__Collected data__
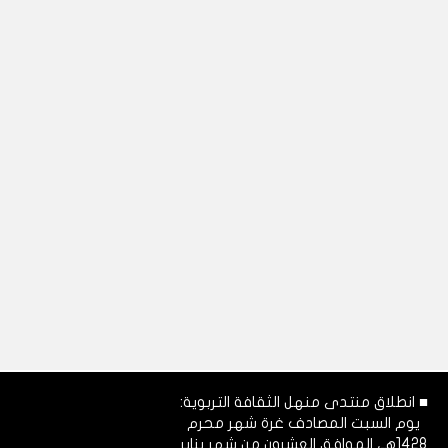
■ انطلاق منتدى منهل الثقافة التربوية:
يوم السبت المصادف غرة شهر محرم
1428هـ، الموافق العشرون من شهر يناير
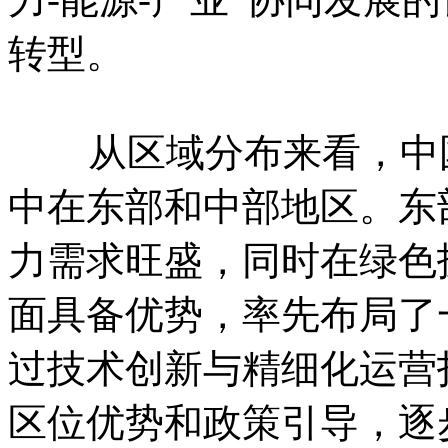
转型。
从区域分布来看，中国
中在东部和中部地区。东
力需求旺盛，同时在绿色
面具备优势，率先布局了
过技术创新与精细化运营
区位优势和政策引导，逐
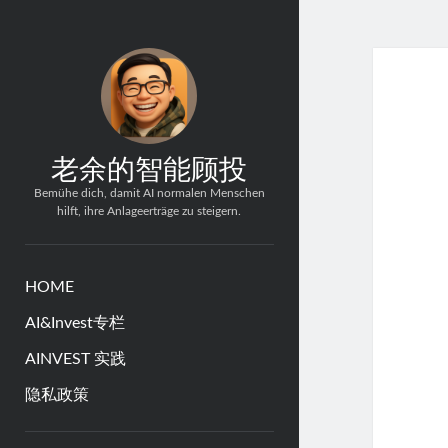
老余的智能顾投
Bemühe dich, damit AI normalen Menschen
hilft, ihre Anlageerträge zu steigern.
HOME
AI&Invest专栏
AINVEST 实践
隐私政策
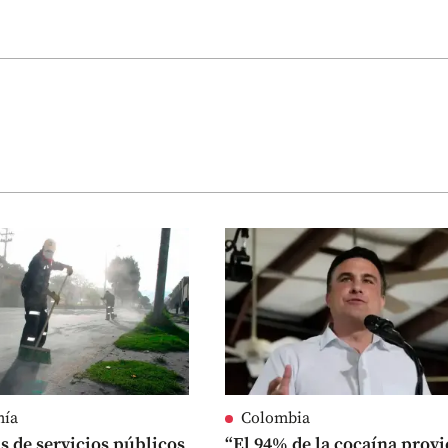
mía
Colombia
 de servicios públicos
“El 94% de la cocaína prov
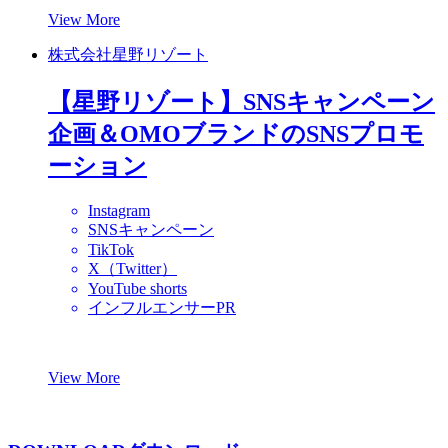
View More
株式会社星野リゾート
【星野リゾート】SNSキャンペーン
企画＆OMOブランドのSNSプロモ
ーション
Instagram
SNSキャンペーン
TikTok
X（Twitter）
YouTube shorts
インフルエンサーPR
View More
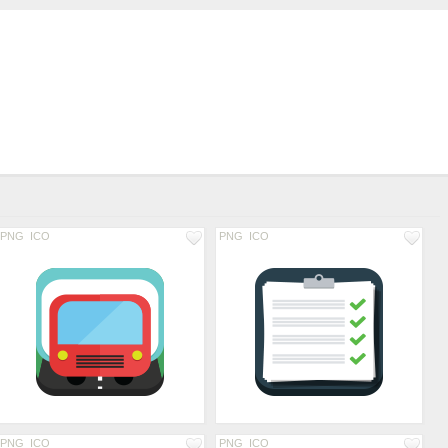
PNG
ICO
PNG
ICO
PNG
ICO
PNG
ICO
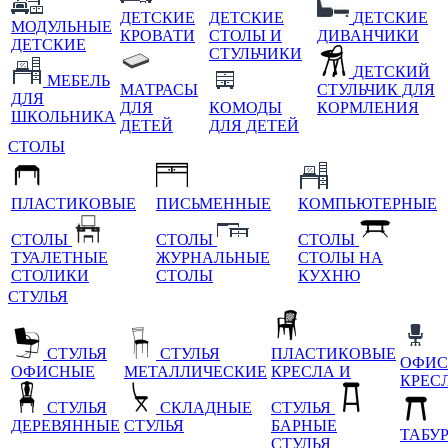
ДЕТСКИЕ
ДЕТСКИЕ
ДЕТСКИЕ
МОДУЛЬНЫЕ
КРОВАТИ
СТОЛЫ И
ДИВАНЧИКИ
ДЕТСКИЕ
СТУЛЬЧИКИ
ДЕТСКИЙ
МЕБЕЛЬ
МАТРАСЫ
СТУЛЬЧИК ДЛЯ
ДЛЯ
ДЛЯ
КОМОДЫ
КОРМЛЕНИЯ
ШКОЛЬНИКА
ДЕТЕЙ
ДЛЯ ДЕТЕЙ
СТОЛЫ
ПЛАСТИКОВЫЕ
ПИСЬМЕННЫЕ
КОМПЬЮТЕРНЫЕ
СТОЛЫ
СТОЛЫ
СТОЛЫ
ТУАЛЕТНЫЕ
ЖУРНАЛЬНЫЕ
СТОЛЫ НА
СТОЛИКИ
СТОЛЫ
КУХНЮ
СТУЛЬЯ
СТУЛЬЯ
СТУЛЬЯ
ПЛАСТИКОВЫЕ
ОФИС
ОФИСНЫЕ
МЕТАЛЛИЧЕСКИЕ
КРЕСЛА И
КРЕС
СТУЛЬЯ
СКЛАДНЫЕ
СТУЛЬЯ
ДЕРЕВЯННЫЕ
СТУЛЬЯ
БАРНЫЕ
ТАБУ
СТУЛЬЯ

__Directions__
Your answer is to contain exactly the lines from the one holding "КОМПЬЮТЕРНЫЕ" to the end of the entries, with no other line.

__Your response__
КОМПЬЮТЕРНЫЕ
СТОЛЫ
СТОЛЫ
СТОЛЫ
ТУАЛЕТНЫЕ
ЖУРНАЛЬНЫЕ
СТОЛЫ НА
СТОЛИКИ
СТОЛЫ
КУХНЮ
СТУЛЬЯ
СТУЛЬЯ
СТУЛЬЯ
ПЛАСТИКОВЫЕ
ОФИС
ОФИСНЫЕ
МЕТАЛЛИЧЕСКИЕ
КРЕСЛА И
КРЕС
СТУЛЬЯ
СКЛАДНЫЕ
СТУЛЬЯ
ДЕРЕВЯННЫЕ
СТУЛЬЯ
БАРНЫЕ
ТАБУ
СТУЛЬЯ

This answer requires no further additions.